## Aim of the exercise
What is needed is an exact copy of the lines in the entries below from the one holding "popularity come from those" through the one holding "SENIOR PRINCIPAL", pictures excluded.

Dataset excerpts
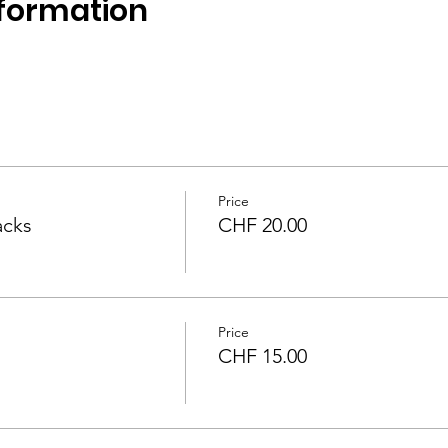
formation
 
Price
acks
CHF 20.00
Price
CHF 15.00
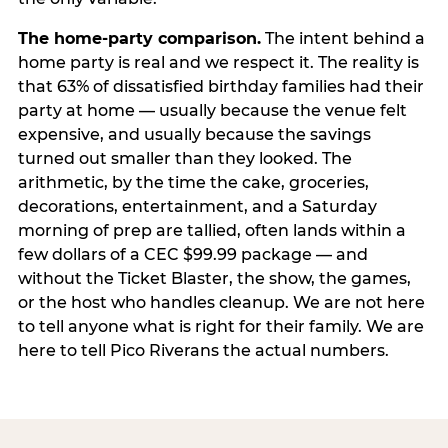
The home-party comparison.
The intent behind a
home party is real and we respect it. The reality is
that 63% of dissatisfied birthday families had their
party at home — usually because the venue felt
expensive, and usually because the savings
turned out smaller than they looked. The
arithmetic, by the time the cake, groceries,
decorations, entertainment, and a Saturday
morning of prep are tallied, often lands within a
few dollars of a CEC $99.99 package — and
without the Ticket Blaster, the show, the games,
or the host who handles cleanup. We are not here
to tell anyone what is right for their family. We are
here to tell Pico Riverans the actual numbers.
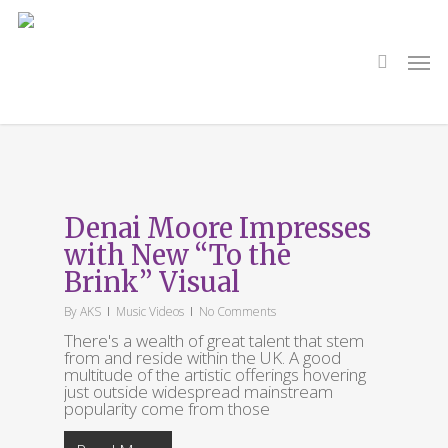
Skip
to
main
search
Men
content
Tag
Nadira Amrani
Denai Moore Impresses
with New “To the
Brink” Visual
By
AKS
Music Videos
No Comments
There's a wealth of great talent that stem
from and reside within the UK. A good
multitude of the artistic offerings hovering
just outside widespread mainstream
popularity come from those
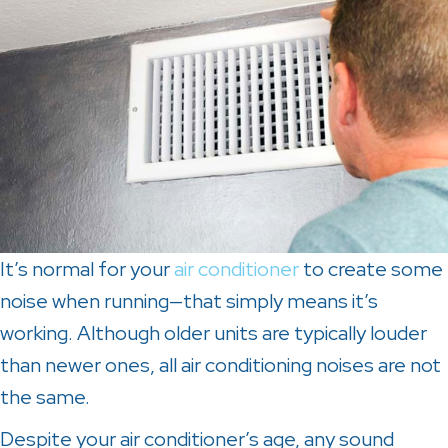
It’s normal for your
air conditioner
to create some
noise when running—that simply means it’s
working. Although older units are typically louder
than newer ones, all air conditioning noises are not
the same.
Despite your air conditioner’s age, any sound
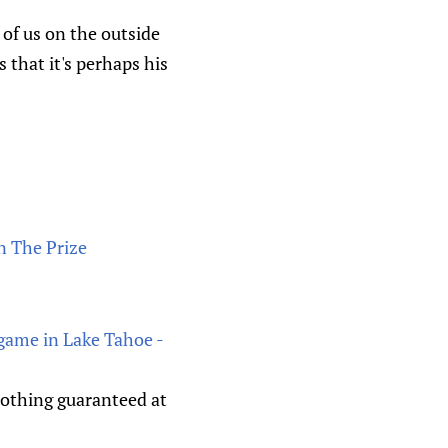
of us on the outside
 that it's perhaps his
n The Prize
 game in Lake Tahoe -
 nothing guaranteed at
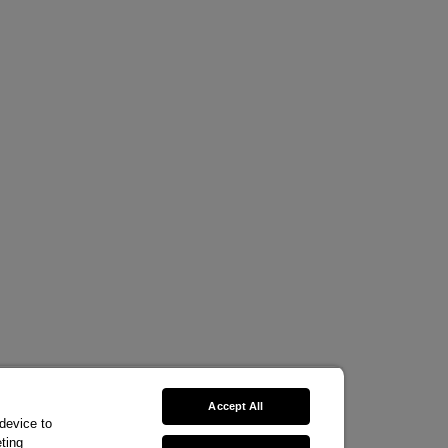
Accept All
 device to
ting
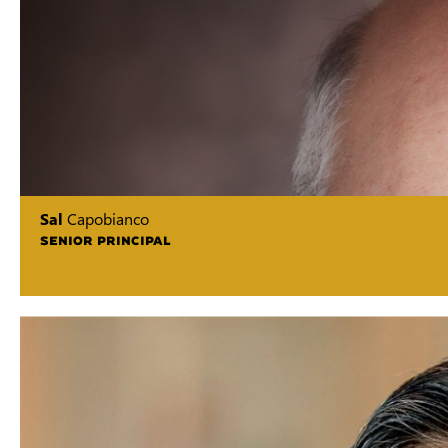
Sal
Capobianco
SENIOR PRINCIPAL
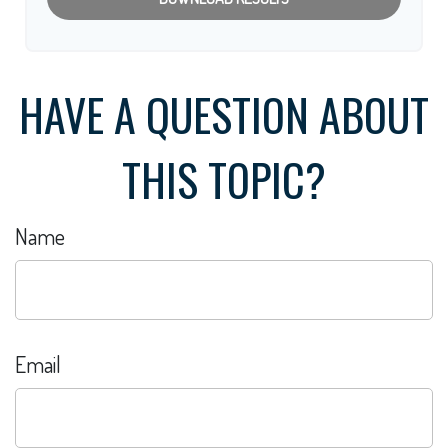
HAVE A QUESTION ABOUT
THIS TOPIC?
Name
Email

---

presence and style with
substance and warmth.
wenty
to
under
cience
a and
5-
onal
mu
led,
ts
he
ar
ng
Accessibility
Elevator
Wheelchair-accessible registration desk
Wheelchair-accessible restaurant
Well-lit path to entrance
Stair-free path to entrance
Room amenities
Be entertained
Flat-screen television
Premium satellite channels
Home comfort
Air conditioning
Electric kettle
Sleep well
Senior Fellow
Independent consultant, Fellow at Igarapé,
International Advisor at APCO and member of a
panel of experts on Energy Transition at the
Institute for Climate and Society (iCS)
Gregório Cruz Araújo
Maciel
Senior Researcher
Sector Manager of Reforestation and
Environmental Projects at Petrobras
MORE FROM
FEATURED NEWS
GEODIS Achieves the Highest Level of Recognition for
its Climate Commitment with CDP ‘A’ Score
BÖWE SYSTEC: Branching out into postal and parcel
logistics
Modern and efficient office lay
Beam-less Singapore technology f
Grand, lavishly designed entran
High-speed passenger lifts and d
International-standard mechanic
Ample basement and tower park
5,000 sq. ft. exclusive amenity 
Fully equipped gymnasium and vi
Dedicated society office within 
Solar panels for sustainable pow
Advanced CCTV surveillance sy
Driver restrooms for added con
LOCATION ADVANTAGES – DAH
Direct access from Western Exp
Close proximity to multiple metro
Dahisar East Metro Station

## Your response
popularity come from those
It’s normal for your
air conditioner
to create some
noise when running—that simply means it’s
working. Although older units are typically louder
than newer ones, all air conditioning noises are not
the same.
Despite your air conditioner’s age, any sound
of us on the outside
 that it's perhaps his
n The Prize
 game in Lake Tahoe -
 nothing guaranteed at
Accept All
 device to
ting
Sal
Capobianco
SENIOR PRINCIPAL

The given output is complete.